BEGIN MATERIAL SHOWN

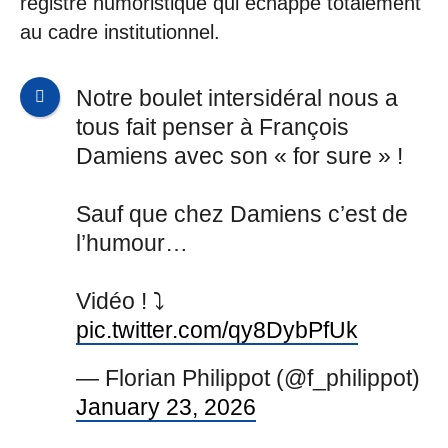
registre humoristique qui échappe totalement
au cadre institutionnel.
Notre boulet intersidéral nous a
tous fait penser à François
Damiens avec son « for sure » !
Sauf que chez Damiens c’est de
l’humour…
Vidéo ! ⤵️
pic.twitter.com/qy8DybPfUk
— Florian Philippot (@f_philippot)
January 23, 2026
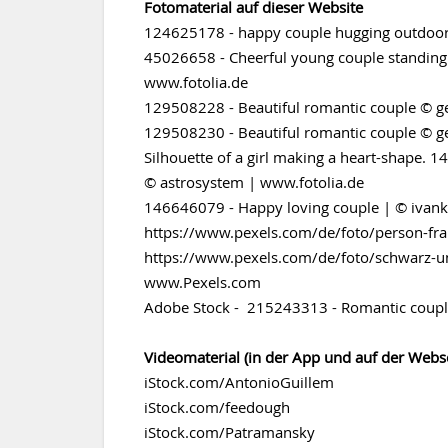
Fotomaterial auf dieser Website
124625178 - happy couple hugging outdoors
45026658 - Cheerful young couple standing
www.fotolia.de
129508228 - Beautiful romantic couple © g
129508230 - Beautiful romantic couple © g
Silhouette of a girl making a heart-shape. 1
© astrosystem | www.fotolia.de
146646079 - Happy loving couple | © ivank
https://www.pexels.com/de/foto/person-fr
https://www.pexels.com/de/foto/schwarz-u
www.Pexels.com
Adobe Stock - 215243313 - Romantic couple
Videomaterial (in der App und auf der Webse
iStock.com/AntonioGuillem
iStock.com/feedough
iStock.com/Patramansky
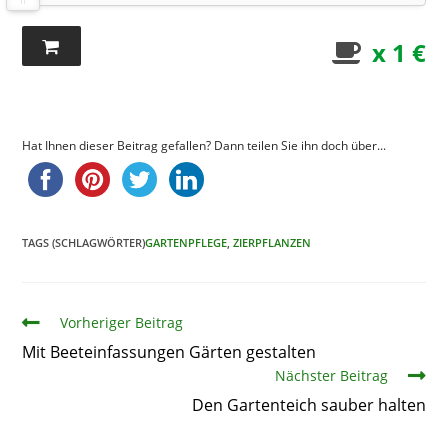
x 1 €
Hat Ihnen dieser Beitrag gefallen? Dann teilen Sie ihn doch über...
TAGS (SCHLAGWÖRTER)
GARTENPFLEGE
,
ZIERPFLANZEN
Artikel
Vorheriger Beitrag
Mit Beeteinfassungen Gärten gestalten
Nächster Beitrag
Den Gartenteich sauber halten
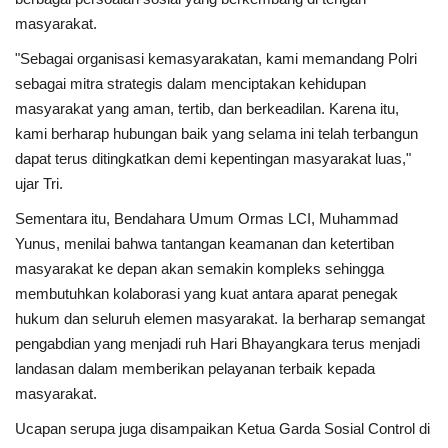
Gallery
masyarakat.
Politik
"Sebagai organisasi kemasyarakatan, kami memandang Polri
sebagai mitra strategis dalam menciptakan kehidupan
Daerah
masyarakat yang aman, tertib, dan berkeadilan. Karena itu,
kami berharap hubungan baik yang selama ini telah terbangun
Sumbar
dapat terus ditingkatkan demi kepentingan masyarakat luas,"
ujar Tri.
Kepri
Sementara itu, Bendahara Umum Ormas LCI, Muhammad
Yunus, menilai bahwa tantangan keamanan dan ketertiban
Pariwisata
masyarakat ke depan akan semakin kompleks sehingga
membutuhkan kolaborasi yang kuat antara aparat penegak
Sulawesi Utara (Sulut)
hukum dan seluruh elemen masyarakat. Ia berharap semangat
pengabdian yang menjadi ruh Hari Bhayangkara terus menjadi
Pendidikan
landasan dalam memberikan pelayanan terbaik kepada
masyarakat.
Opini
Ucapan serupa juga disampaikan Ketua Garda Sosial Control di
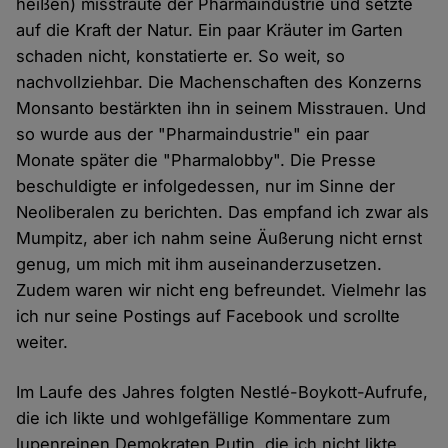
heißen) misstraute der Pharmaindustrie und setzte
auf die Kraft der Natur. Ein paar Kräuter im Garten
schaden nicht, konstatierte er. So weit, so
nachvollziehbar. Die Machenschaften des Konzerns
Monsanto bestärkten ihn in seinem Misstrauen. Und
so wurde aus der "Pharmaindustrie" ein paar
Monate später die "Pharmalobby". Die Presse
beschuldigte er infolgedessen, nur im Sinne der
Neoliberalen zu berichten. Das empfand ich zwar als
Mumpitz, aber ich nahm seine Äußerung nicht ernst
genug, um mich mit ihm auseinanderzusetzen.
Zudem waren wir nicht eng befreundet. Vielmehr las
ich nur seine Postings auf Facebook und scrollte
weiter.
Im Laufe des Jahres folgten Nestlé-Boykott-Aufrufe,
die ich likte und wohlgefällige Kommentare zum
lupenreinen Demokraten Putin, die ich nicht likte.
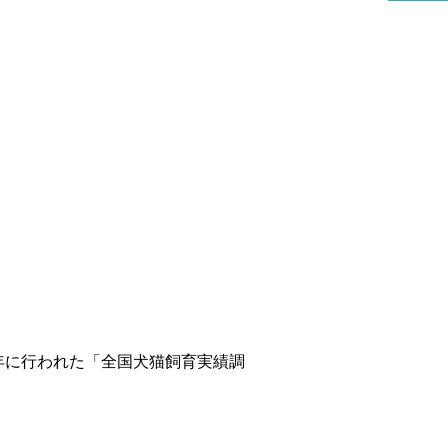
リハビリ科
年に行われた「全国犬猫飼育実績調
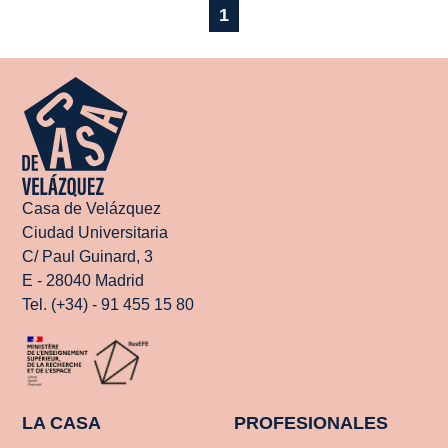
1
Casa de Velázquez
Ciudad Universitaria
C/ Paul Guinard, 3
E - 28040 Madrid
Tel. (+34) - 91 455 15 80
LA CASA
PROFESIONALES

END MATERIAL SHOWN
BEGIN MATERIAL SHOWN

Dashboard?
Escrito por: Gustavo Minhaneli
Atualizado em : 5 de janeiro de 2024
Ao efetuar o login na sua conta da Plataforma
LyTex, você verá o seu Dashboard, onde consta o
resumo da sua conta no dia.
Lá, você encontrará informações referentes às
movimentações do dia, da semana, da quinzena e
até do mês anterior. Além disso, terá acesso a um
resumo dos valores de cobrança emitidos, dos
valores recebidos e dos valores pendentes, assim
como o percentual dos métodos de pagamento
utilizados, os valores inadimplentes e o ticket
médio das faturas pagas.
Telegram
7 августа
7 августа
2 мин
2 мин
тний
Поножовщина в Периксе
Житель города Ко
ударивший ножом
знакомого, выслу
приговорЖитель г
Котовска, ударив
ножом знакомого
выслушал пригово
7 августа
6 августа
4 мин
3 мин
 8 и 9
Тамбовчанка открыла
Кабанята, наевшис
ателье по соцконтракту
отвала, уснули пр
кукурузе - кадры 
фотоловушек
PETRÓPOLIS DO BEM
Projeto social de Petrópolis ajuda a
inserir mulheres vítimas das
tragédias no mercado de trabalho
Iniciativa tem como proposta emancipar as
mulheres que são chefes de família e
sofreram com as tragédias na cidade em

END MATERIAL SHOWN
BEGIN MATERIAL SHOWN

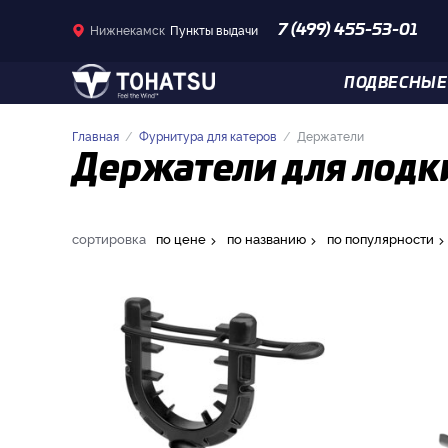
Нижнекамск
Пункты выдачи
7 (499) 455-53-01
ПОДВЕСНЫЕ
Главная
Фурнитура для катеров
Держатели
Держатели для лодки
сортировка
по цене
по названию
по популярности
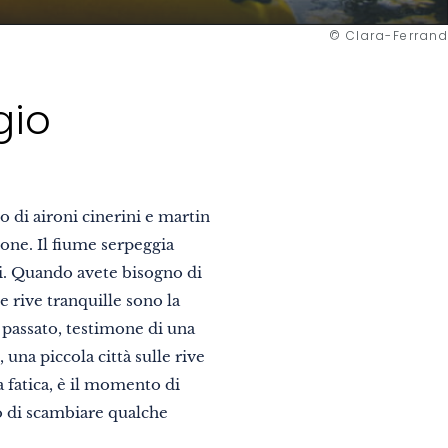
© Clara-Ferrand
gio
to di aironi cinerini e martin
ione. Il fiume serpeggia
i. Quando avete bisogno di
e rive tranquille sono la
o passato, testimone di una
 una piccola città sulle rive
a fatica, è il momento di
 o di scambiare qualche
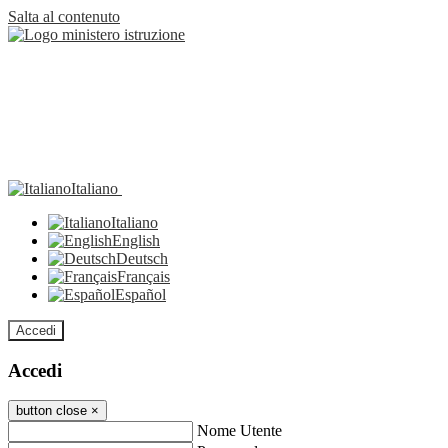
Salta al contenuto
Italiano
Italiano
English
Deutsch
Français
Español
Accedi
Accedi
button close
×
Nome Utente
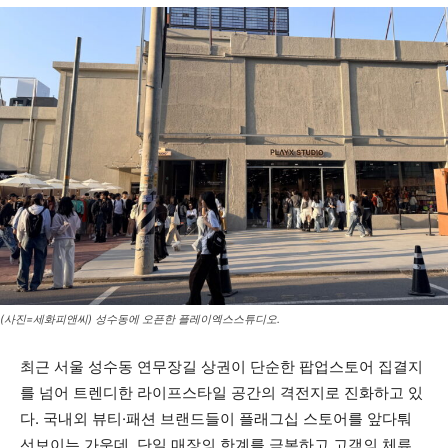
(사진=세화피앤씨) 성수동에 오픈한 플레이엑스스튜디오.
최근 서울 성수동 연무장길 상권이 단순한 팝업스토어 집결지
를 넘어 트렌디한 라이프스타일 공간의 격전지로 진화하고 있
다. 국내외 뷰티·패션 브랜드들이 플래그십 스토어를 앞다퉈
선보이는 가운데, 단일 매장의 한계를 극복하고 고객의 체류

END MATERIAL SHOWN

### [ACTIVITY]
In the data above, start at the line holding "registre humoristique qui échappe totalement" and stop after the line holding "masyarakat ke depan"; write out those lines exactly, without pictures.

### [ANSWER SECTION]
registre humoristique qui échappe totalement
au cadre institutionnel.
Notre boulet intersidéral nous a
tous fait penser à François
Damiens avec son « for sure » !
Sauf que chez Damiens c’est de
l’humour…
Vidéo ! ⤵️
pic.twitter.com/qy8DybPfUk
— Florian Philippot (@f_philippot)
January 23, 2026
Fotomaterial auf dieser Website
124625178 - happy couple hugging outdoors
45026658 - Cheerful young couple standing
www.fotolia.de
129508228 - Beautiful romantic couple © g
129508230 - Beautiful romantic couple © g
Silhouette of a girl making a heart-shape. 1
© astrosystem | www.fotolia.de
146646079 - Happy loving couple | © ivank
https://www.pexels.com/de/foto/person-fr
https://www.pexels.com/de/foto/schwarz-u
www.Pexels.com
Adobe Stock - 215243313 - Romantic couple
Videomaterial (in der App und auf der Webse
iStock.com/AntonioGuillem
iStock.com/feedough
iStock.com/Patramansky
x 1 €
Hat Ihnen dieser Beitrag gefallen? Dann teilen Sie ihn doch über...
TAGS (SCHLAGWÖRTER)
GARTENPFLEGE
,
ZIERPFLANZEN
Artikel
Vorheriger Beitrag
Mit Beeteinfassungen Gärten gestalten
Nächster Beitrag
Den Gartenteich sauber halten
Gallery
masyarakat.
Politik
"Sebagai organisasi kemasyarakatan, kami memandang Polri
sebagai mitra strategis dalam menciptakan kehidupan
Daerah
masyarakat yang aman, tertib, dan berkeadilan. Karena itu,
kami berharap hubungan baik yang selama ini telah terbangun
Sumbar
dapat terus ditingkatkan demi kepentingan masyarakat luas,"
ujar Tri.
Kepri
Sementara itu, Bendahara Umum Ormas LCI, Muhammad
Yunus, menilai bahwa tantangan keamanan dan ketertiban
Pariwisata
masyarakat ke depan akan semakin kompleks sehingga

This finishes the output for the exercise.